As is typical of recent presidential trips to war zones, the White House did not announce Obama's visit in advance. Media traveling with Obama for the 13-hour flight had to agree to keep the trip secret until the president had arrived.
After his remarks, Obama visited with injured service members being treated at a base hospital. On the return flight home, Air Force One was refueling at Ramstein Air Base in Germany and Obama was visiting with hospitalized U.S. troops.
The president's visit took place against the backdrop of growing outrage in the United States over the treatment of America's war veterans. More than two dozen veterans' hospitals across America are under investigation over allegations of treatment delays and deaths, putting greater scrutiny on the Veterans Affairs Department. The agency already was struggling to keep up with the influx of forces returning home from Afghanistan and Iraq.

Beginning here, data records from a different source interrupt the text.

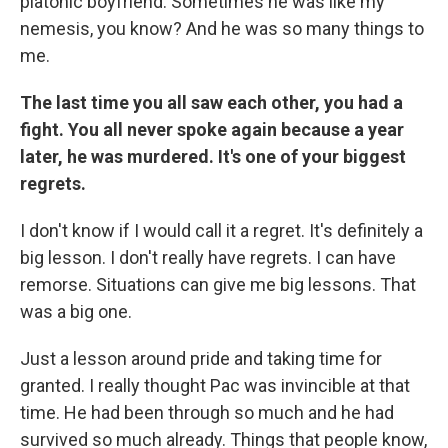
platonic boyfriend. Sometimes he was like my
nemesis, you know? And he was so many things to
me.
The last time you all saw each other, you had a
fight. You all never spoke again because a year
later, he was murdered. It's one of your biggest
regrets.
I don't know if I would call it a regret. It's definitely a
big lesson. I don't really have regrets. I can have
remorse. Situations can give me big lessons. That
was a big one.
Just a lesson around pride and taking time for
granted. I really thought Pac was invincible at that
time. He had been through so much and he had
survived so much already. Things that people know,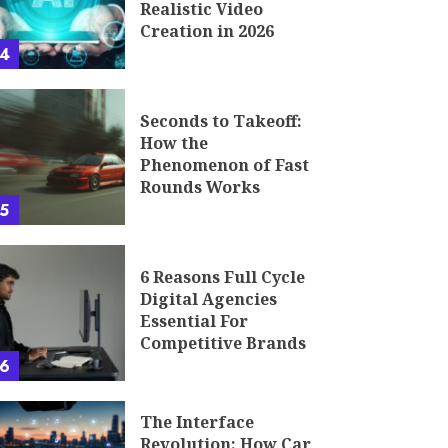
Realistic Video
Creation in 2026
4
Seconds to Takeoff:
How the
Phenomenon of Fast
Rounds Works
5
6 Reasons Full Cycle
Digital Agencies
Essential For
Competitive Brands
6
The Interface
Revolution: How Car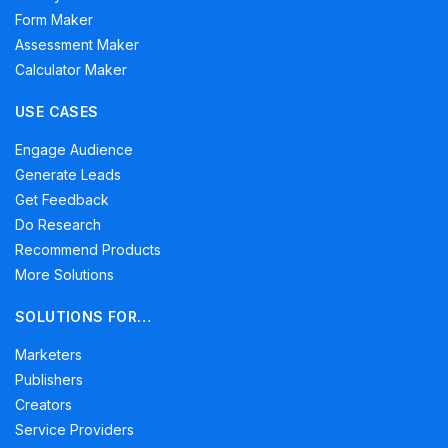
Form Maker
Assessment Maker
Calculator Maker
USE CASES
Engage Audience
Generate Leads
Get Feedback
Do Research
Recommend Products
More Solutions
SOLUTIONS FOR…
Marketers
Publishers
Creators
Service Providers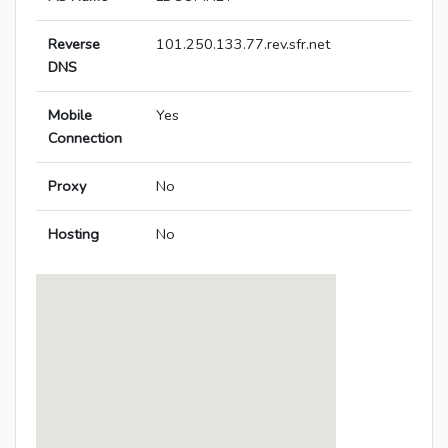
Reverse
101.250.133.77.rev.sfr.net
DNS
Mobile
Yes
Connection
Proxy
No
Hosting
No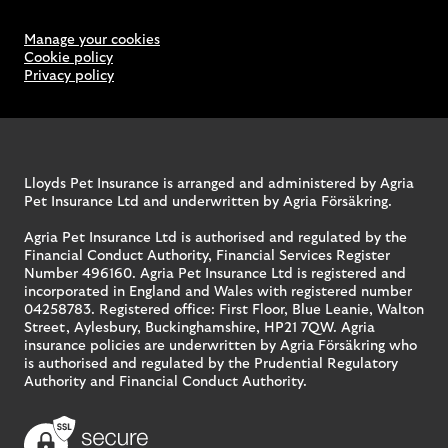
Manage your cookies
Cookie policy
Privacy policy
Lloyds Pet Insurance is arranged and administered by Agria
Pet Insurance Ltd and underwritten by Agria Försäkring.
Agria Pet Insurance Ltd is authorised and regulated by the
Financial Conduct Authority, Financial Services Register
Number 496160. Agria Pet Insurance Ltd is registered and
incorporated in England and Wales with registered number
04258783. Registered office: First Floor, Blue Leanie, Walton
Street, Aylesbury, Buckinghamshire, HP21 7QW. Agria
insurance policies are underwritten by Agria Försäkring who
is authorised and regulated by the Prudential Regulatory
Authority and Financial Conduct Authority.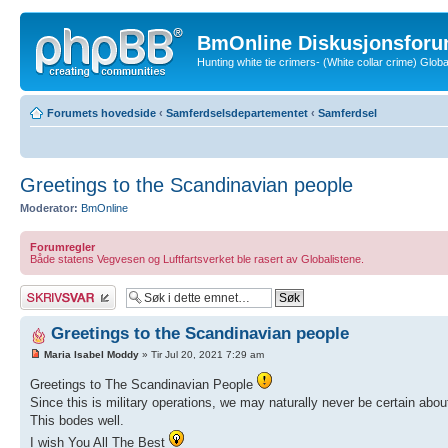
BmOnline Diskusjonsforu
Hunting white tie crimers- (White collar crime) Glo
Forumets hovedside
‹
Samferdselsdepartementet
‹
Samferdsel
Greetings to the Scandinavian people
Moderator:
BmOnline
Forumregler
Både statens Vegvesen og Luftfartsverket ble rasert av Globalistene.
Skriv et svar
Greetings to the Scandinavian people
Maria Isabel Moddy
» Tir Jul 20, 2021 7:29 am
Greetings to The Scandinavian People
Since this is military operations, we may naturally never be certain abo
This bodes well.
I wish You All The Best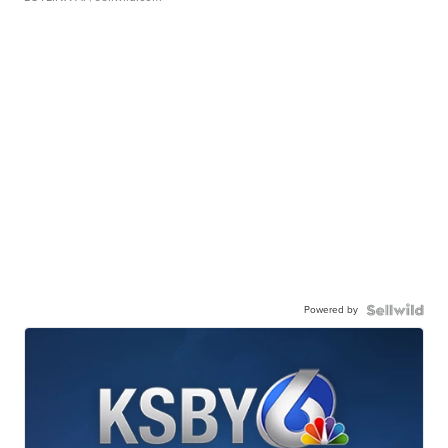
Powered by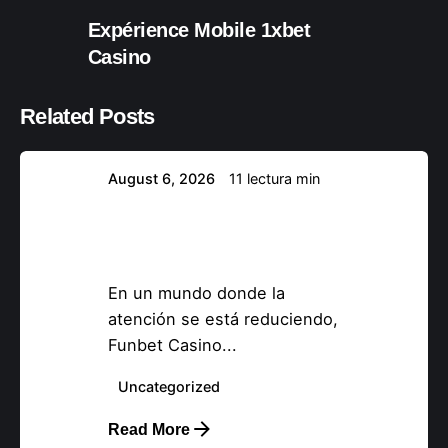
Expérience Mobile 1xbet
Posteado por
Casino
nova37894
Related Posts
August 6, 2026
11 lectura min
Funbet Casino –
Tragamonedas Quick‑Hit y
Acción Relámpago
En un mundo donde la
atención se está reduciendo,
Funbet Casino...
Posteado por
nova37894
Uncategorized
Read More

"We're going to stay strong by taking care of our wounded warriors and our veterans," Obama said to applause. "Because helping our wounded warriors and veterans heal isn't just a promise. It's a sacred obligation."
Obama has staked much of his foreign policy philosophy on ending the two wars he inherited from his predecessor, George W. Bush.
The final American troops withdrew from Iraq in the closing days of 2011 after the U.S. and Iraq failed to reach a security agreement to keep a small American residual force in the country. In the years that have followed the American withdrawal, Iraq has been battered by resurgent waves of violence.
U.S. officials say they're trying to avoid a similar scenario in Afghanistan. While combat forces are due to depart at the end of this year, Obama administration officials have pressed to keep some troops in Afghanistan after 2014 to continue training the Afghan security forces and undertake counterterrorism missions.
Pentagon officials have pushed for as many as 10,000 troops; others in the administration favor as few as 5,000 troops. Obama has insisted he will not keep any Americans in Afghanistan without a signed security agreement that would grant those forces immunity from Afghan law.